Tool Development Workflow

  1. Quick Prototype → 2. User Testing → 3. Create Evaluation → 4. Run Tests → 5. Agent Analysis → 6. Iterate → 7. Repeat

Common Pitfalls to Avoid

Avoid these common mistakes:

  • Creating one tool per API endpoint
  • Returning too many low-level technical details
  • Using vague or overlapping tool names
  • Neglecting tool description quality
  • Not testing actual agent workflows

Performance Optimization Tips

  • Consolidate related functionality - Merge commonly chained tools into single tools
  • Smart defaults - Set reasonable default values for parameters
  • Error handling - Provide clear, actionable error messages
  • Response formats - Support both detailed and concise response modes
  • Context management - Optimize relevance and quantity of returned information

Summary

Building effective tools for agents requires re-orienting our software development practices from predictable, deterministic patterns to non-deterministic ones.

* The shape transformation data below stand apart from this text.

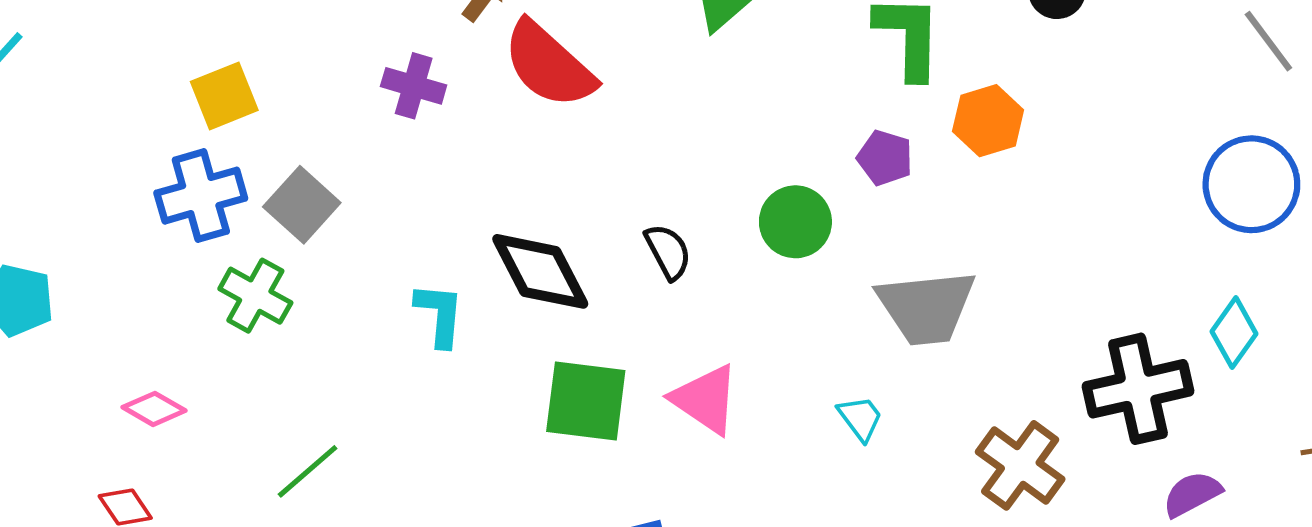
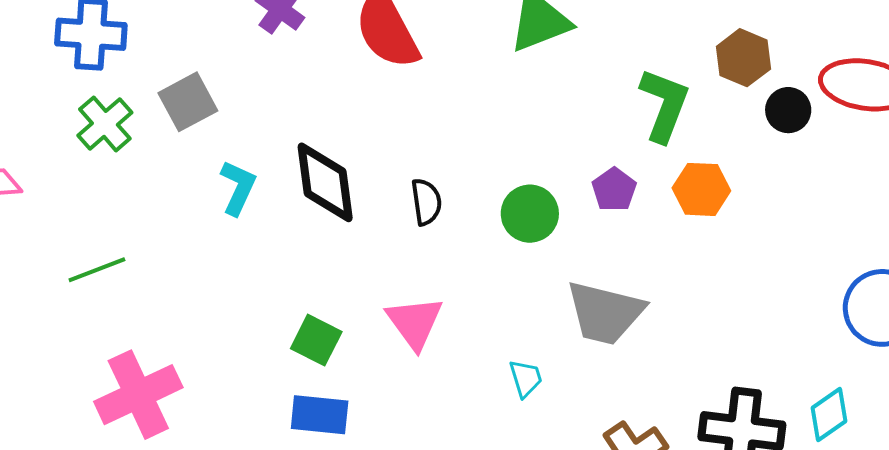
gray square: (302, 205) -> (188, 102), moved
green square: (586, 401) -> (316, 340), moved, size x0.7

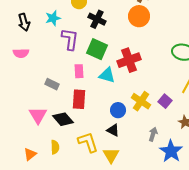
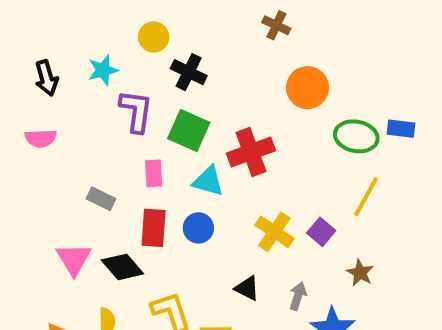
orange circle: (139, 16) -> (308, 88), moved
blue circle: (118, 110) -> (198, 228), moved
black triangle: (113, 130) -> (247, 288), moved

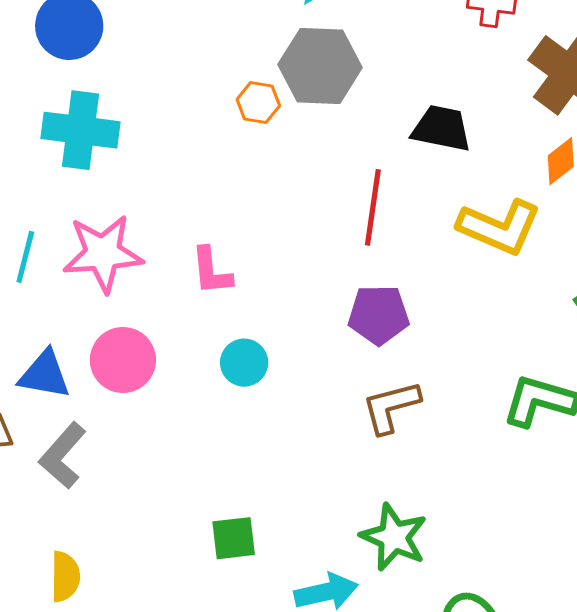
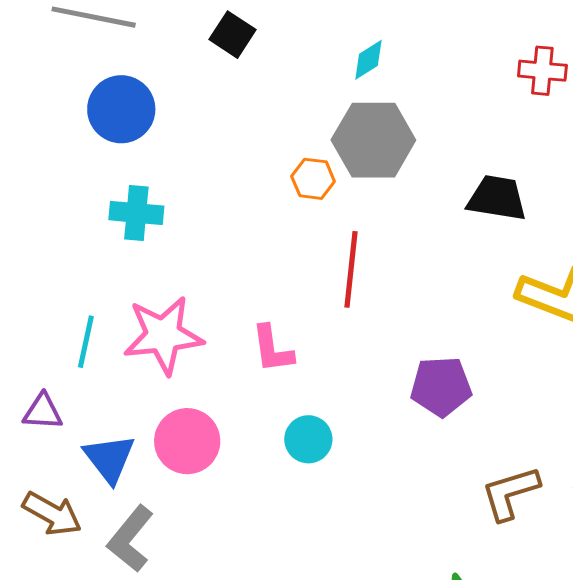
cyan cross: (81, 130) -> (136, 213), size x0.7
red line: (373, 207) -> (351, 269), moved
blue triangle: (45, 375) -> (109, 459), turned 44
brown L-shape: (391, 407) -> (510, 493), moved

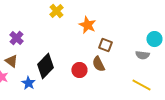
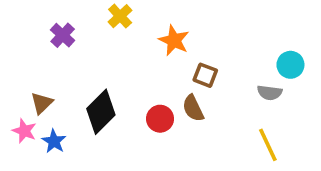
purple cross: (16, 38) -> (63, 35), moved
brown triangle: (11, 61) -> (42, 103), turned 40
blue star: (28, 83) -> (54, 141), moved
yellow line: (141, 85) -> (268, 145), turned 36

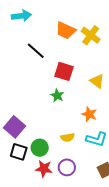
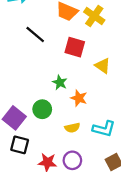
red square: (64, 71) -> (75, 47), moved
orange star: (89, 114) -> (79, 98), moved
green circle: (40, 148) -> (42, 109), moved

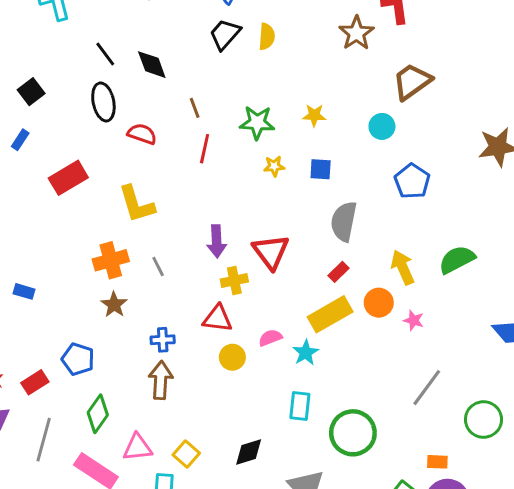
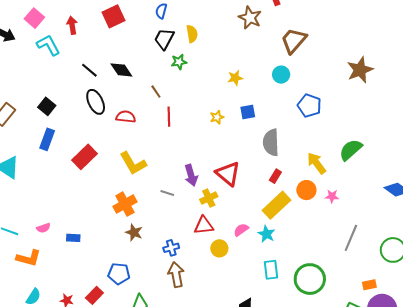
green star: (257, 123) -> (179, 62), moved, size x0.7
blue rectangle: (20, 140) -> (47, 139), size x1.5
gray line: (158, 267) -> (167, 193), moved, turned -32

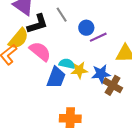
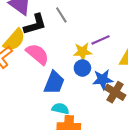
blue circle: (86, 28) -> (82, 68), moved
cyan semicircle: (67, 64) -> (60, 109), moved
yellow star: (79, 70) -> (82, 52), moved

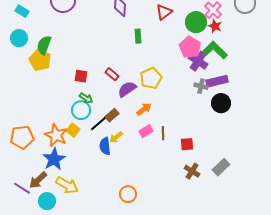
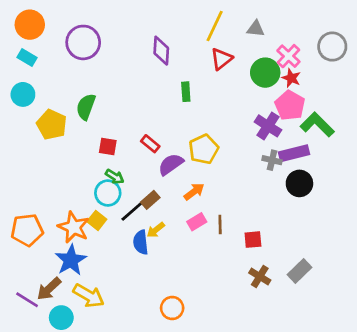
green semicircle: (44, 45) -> (86, 107), moved
pink pentagon: (190, 47) -> (290, 105), moved
green L-shape: (215, 50) -> (317, 125), moved

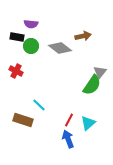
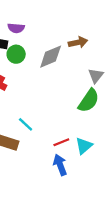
gray diamond: (60, 48) -> (51, 57), turned -60
gray triangle: (100, 72) -> (96, 76), moved
red line: (69, 120) -> (61, 142), turned 40

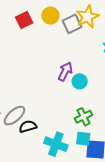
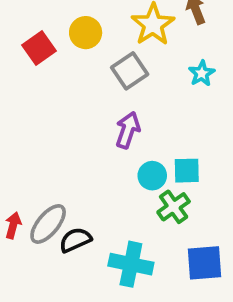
gray square: (72, 24) -> (130, 71), moved
cyan circle: (80, 81) -> (152, 176), moved
cyan square: (83, 139) -> (187, 171), moved

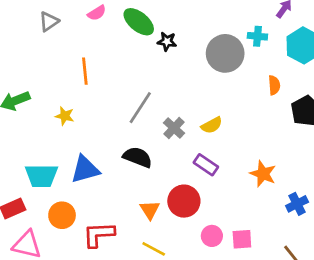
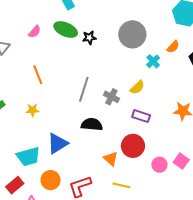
cyan cross: (257, 36) -> (153, 61), moved, turned -32
orange semicircle: (274, 85) -> (173, 47), turned 64
pink square: (242, 239) -> (181, 161), turned -35

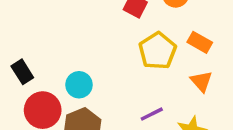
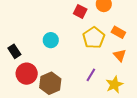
cyan circle: (79, 85) -> (51, 40), moved
purple line: (152, 114) -> (91, 75), turned -32

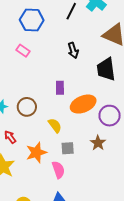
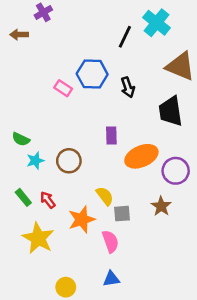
blue hexagon: (32, 20) -> (92, 74), moved
yellow semicircle: (55, 125) -> (105, 196), moved

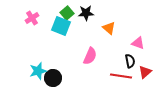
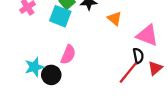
pink triangle: (138, 43) -> (147, 35), size x1.5
pink semicircle: (90, 56) -> (68, 55), moved
red line: (121, 76) -> (128, 73), turned -60

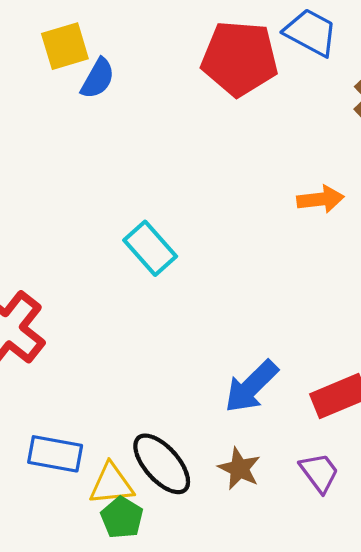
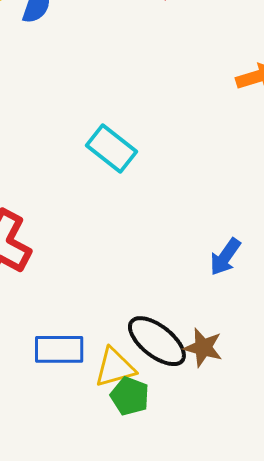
blue arrow: (251, 387) -> (225, 257), size x0.7
brown star: (239, 469) -> (203, 348), moved

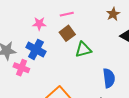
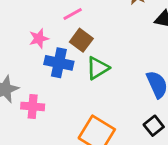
blue cross: (36, 49) -> (59, 63), moved
green triangle: (83, 50) -> (98, 68), moved

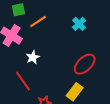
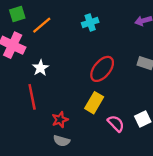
cyan cross: (79, 24) -> (90, 23), turned 32
red line: (23, 81) -> (32, 97), turned 30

Through the iterative, evaluation-driven process we’ve described in this post, we’ve identified consistent patterns in what makes tools successful:

Effective tools are:

  • Intentionally and clearly defined
  • Judicious with agent context
  • Combinable in diverse workflows
  • Intuitive for solving real-world tasks

As agents become more capable, the tools they use will evolve alongside them. With a systematic, evaluation-driven approach to improving tools for agents, we can ensure that both tools and agents advance together.